Ngo also looks at the incidence of skin cancers in organ transplant patients. Basal cell cancer is the most common form of skin cancer in the general population. But in transplant patients, due to immunosuppression, more-aggressive squamous cell cancer is seen up to 250 times more than in the general population. These carcinomas usually appear several years after transplantation, she says. Most at risk? Caucasian patients, because their skin has fewer protective, pigment-producing cells called melanocytes, and heart transplant patients, because they take the most immunosuppressant drugs.
Then there’s a disease that many think no longer exists: leprosy, also known as Hansen’s disease. Every year, about 200,000 people worldwide are diagnosed with the infectious disease, and it’s a specialty of dermatologist Maria Teresa Ochoa, who runs Keck Medicine’s leprosy clinic. The clinic is one of only three of its kind in the state and the largest in the nation, tracking several hundred cases of the disease.
The trick to treating leprosy patients, Ochoa says, is early diagnosis. “If they come to the clinic in time, they are going to be fine,” she says. “There are a lot of misconceptions, like is it very contagious? No, it is not very contagious. And there is treatment.”
Peng likes to talk about the brainpower and dedication of the physicians around him, such as Ochoa, but it’s clear from talking to them that he’s the department’s lodestar. Ochoa and Ngo praised Peng’s determination to help faculty members turn research ideas into reality. “Sometimes, in an academic institution, you may have the idea for something, but you just can’t make it happen,” Ngo says. “He’s a very strong supporter.”

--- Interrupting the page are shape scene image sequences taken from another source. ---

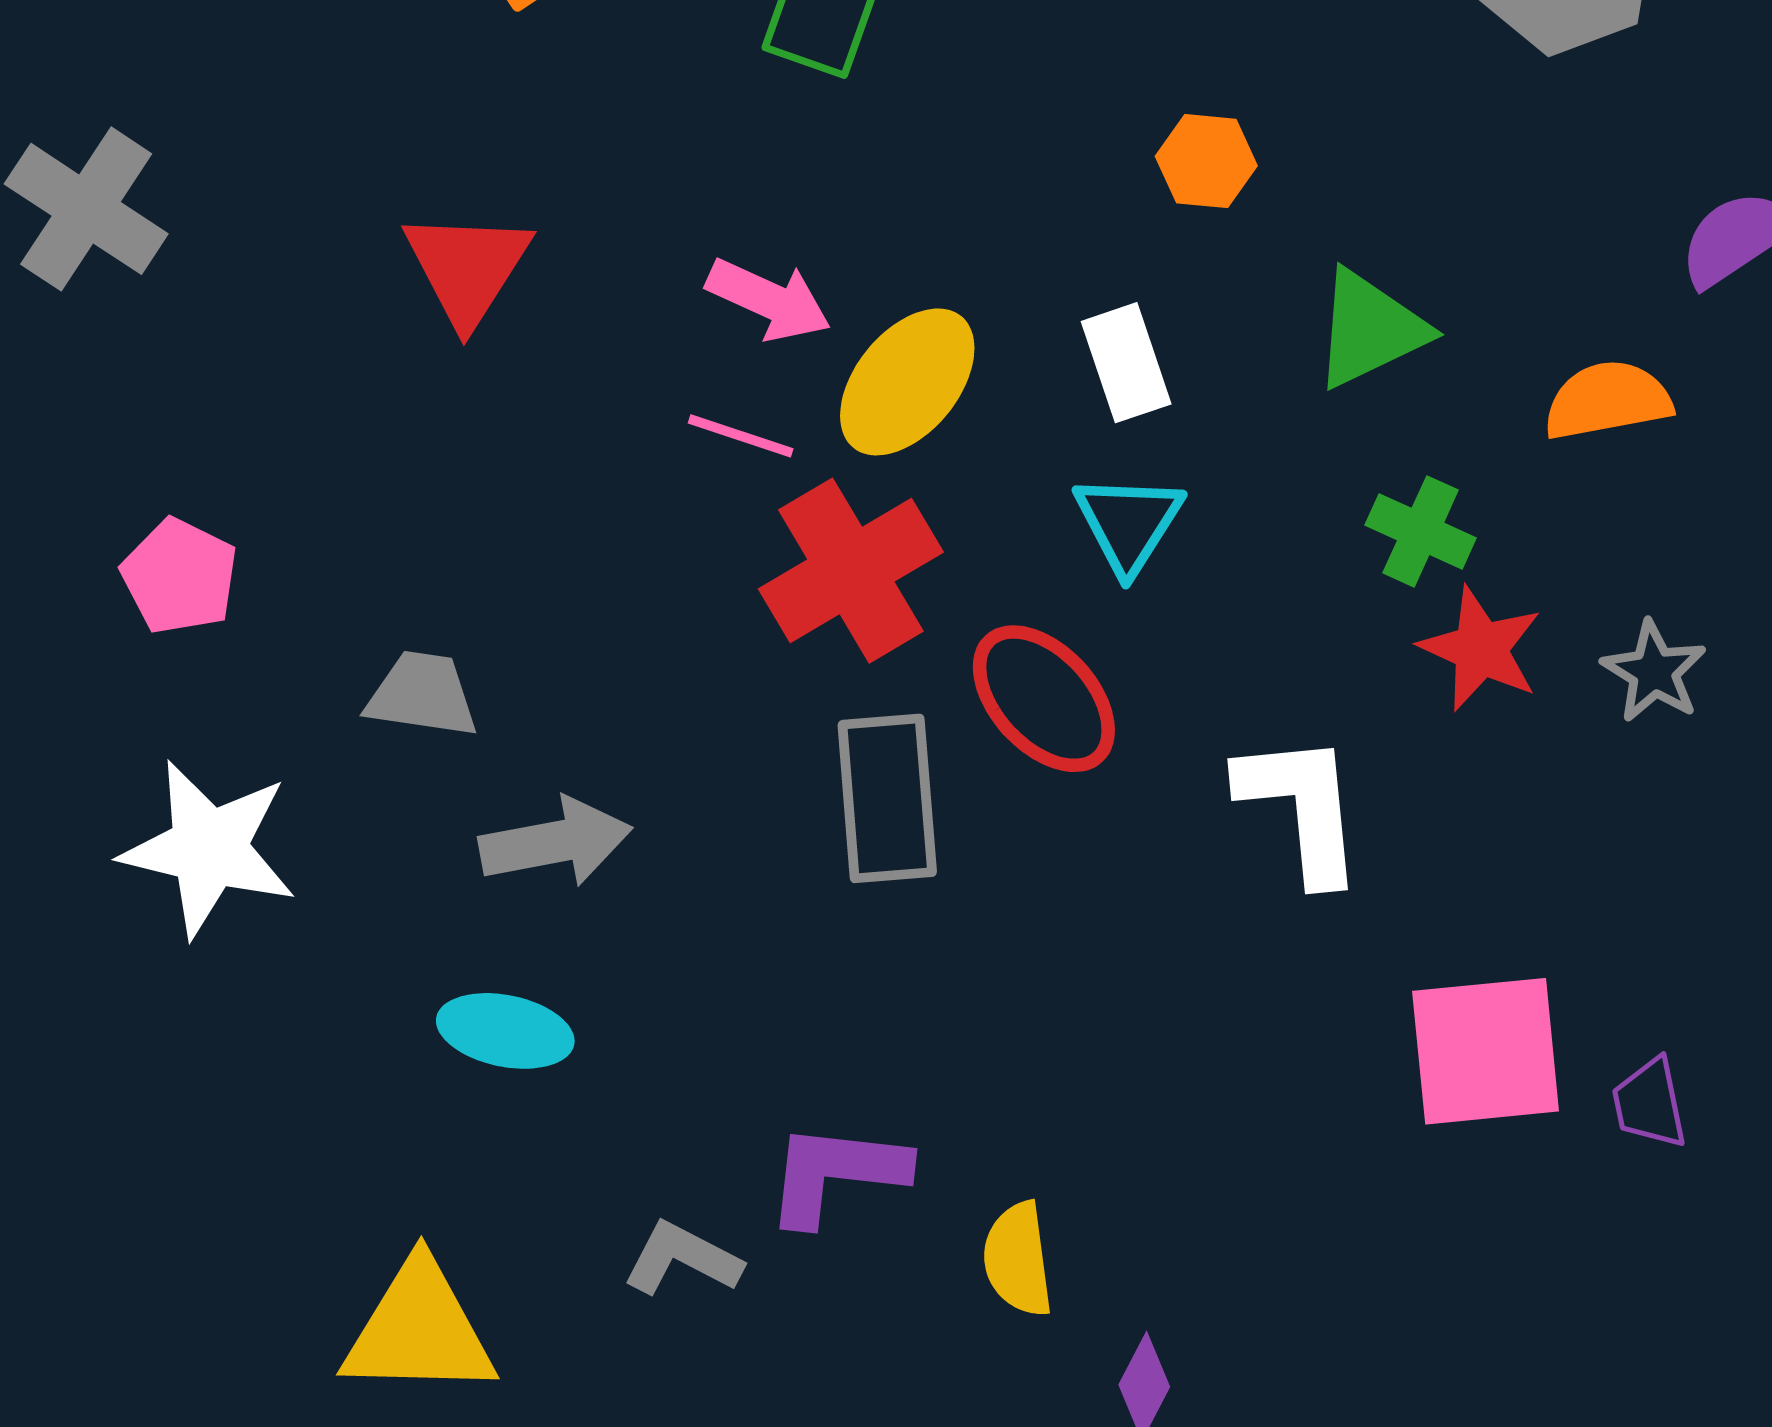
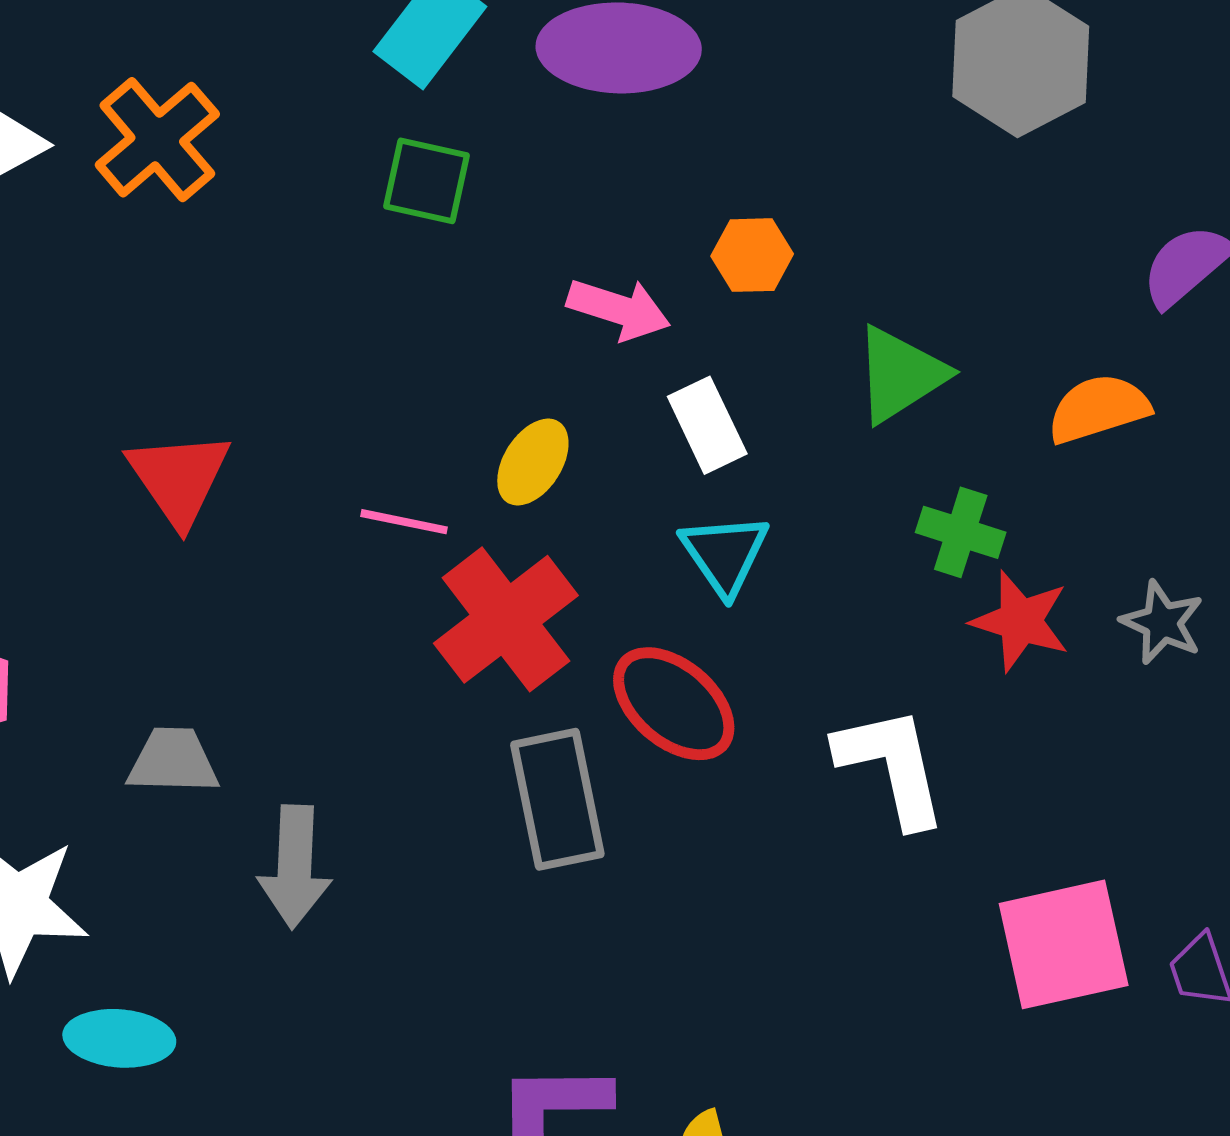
red triangle: (467, 268) -> (179, 478), moved
pink arrow: (769, 300) -> (619, 309), moved
yellow ellipse: (907, 382) -> (533, 462), size x0.7
gray arrow: (556, 842) -> (295, 867), turned 110
cyan ellipse: (505, 1031) -> (119, 1038), moved

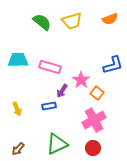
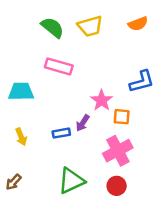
cyan trapezoid: (18, 60) -> (21, 92), moved
pink rectangle: (50, 67) -> (59, 66), moved
purple arrow: (62, 91) -> (83, 123), moved
orange square: (97, 93) -> (122, 117), turned -32
brown arrow: (18, 149) -> (14, 182), moved

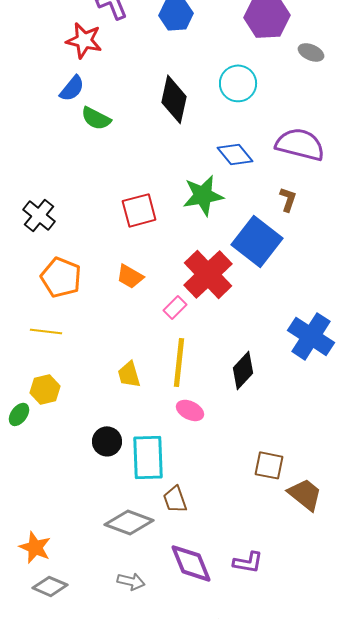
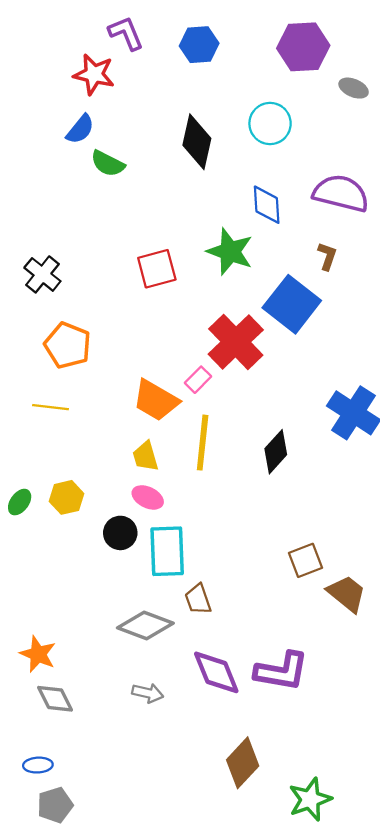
blue diamond: (235, 154) -> (267, 205), turned 36
green star: (203, 195) -> (230, 252), turned 30
orange trapezoid: (130, 276) -> (156, 400), moved, size x1.5
yellow hexagon: (45, 389) -> (66, 497), moved
pink ellipse: (190, 410) -> (148, 497), moved
brown square: (269, 465) -> (306, 560), turned -32
purple L-shape: (248, 562) -> (281, 671), size x1.6
gray diamond: (50, 586) -> (55, 699), turned 40

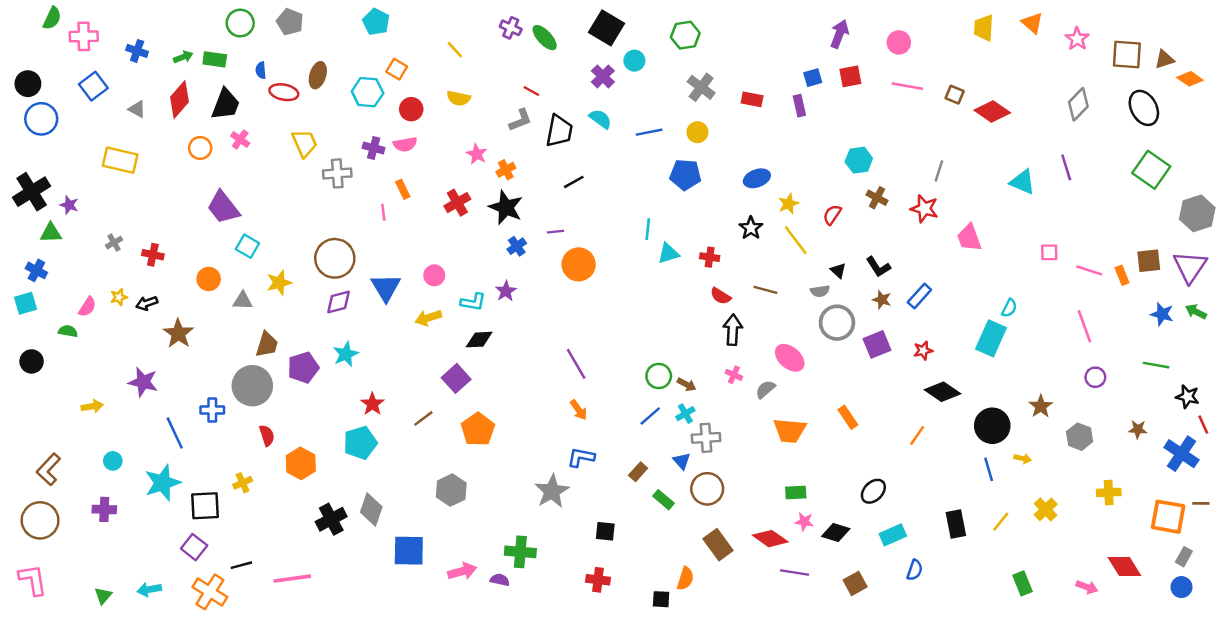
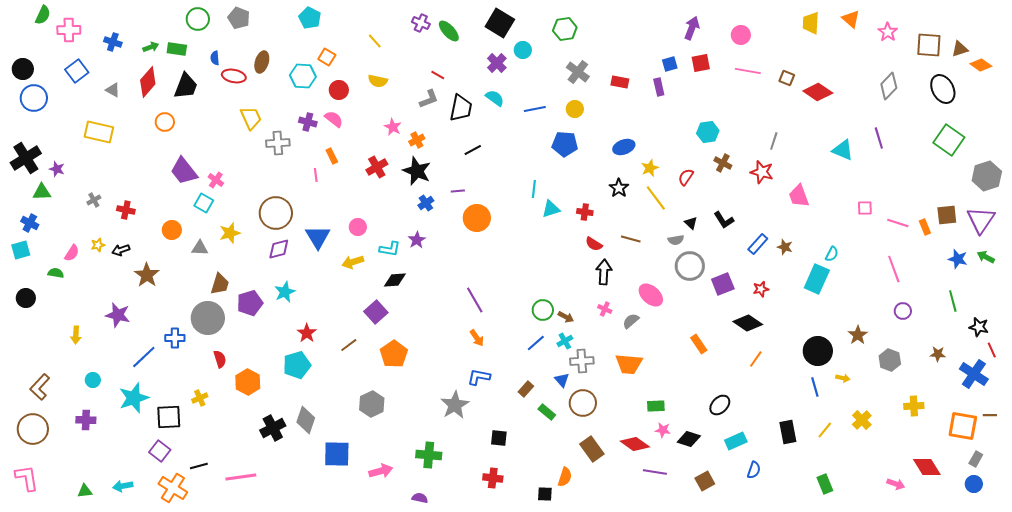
pink cross: (240, 139) -> (216, 180), moved
pink semicircle: (405, 144) -> (334, 119), turned -132
brown star: (882, 300) -> (785, 247), moved
green line: (1156, 365) -> (953, 301), turned 65
black diamond: (943, 392) -> (748, 323), moved
yellow arrow: (92, 406) -> (76, 335), turned 102
orange trapezoid: (790, 431) -> (629, 364), moved
blue line: (175, 433) -> (144, 357), turned 72
purple semicircle: (500, 580) -> (420, 498), moved
green rectangle: (1023, 583) -> (825, 484), moved
green triangle: (103, 596) -> (85, 491), turned 42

Crew, who was mentored by Peng as a student, credits him with her choice of specialty. “If you did a survey of dermatologists in my generation,” she says, “I think there are many dozens of us who went into dermatology because of Dr. Peng. … His passion, enthusiasm and desire to push the specialty forward is infectious.”
And Armstrong calls him “the main reason I’m at USC.” Peng, she says, “is a terrific chair, passionate and compassionate. … He always asks what he can do to make our job easier.”
The hope, Peng says, is to make more possible: more quality clinic time, more opportunities for lab and clinical research. There are plenty of dermatologists who can treat common skin conditions and do cosmetic procedures and surgeries, he says. Keck Medicine’s dermatology group aspires to more. “We want to be thought leaders,” he says. “We want to be research leaders.”
So he invests time and resources in the recruitment and support of top dermatologists from around the country. Together, he says, Keck Medicine skin specialists can focus on treating — and solving — the toughest cases. Says Peng: “We want to be the referral point for anyone who doesn’t know the answer for one of their patients. … We’ll be the dermatologists for dermatologists.”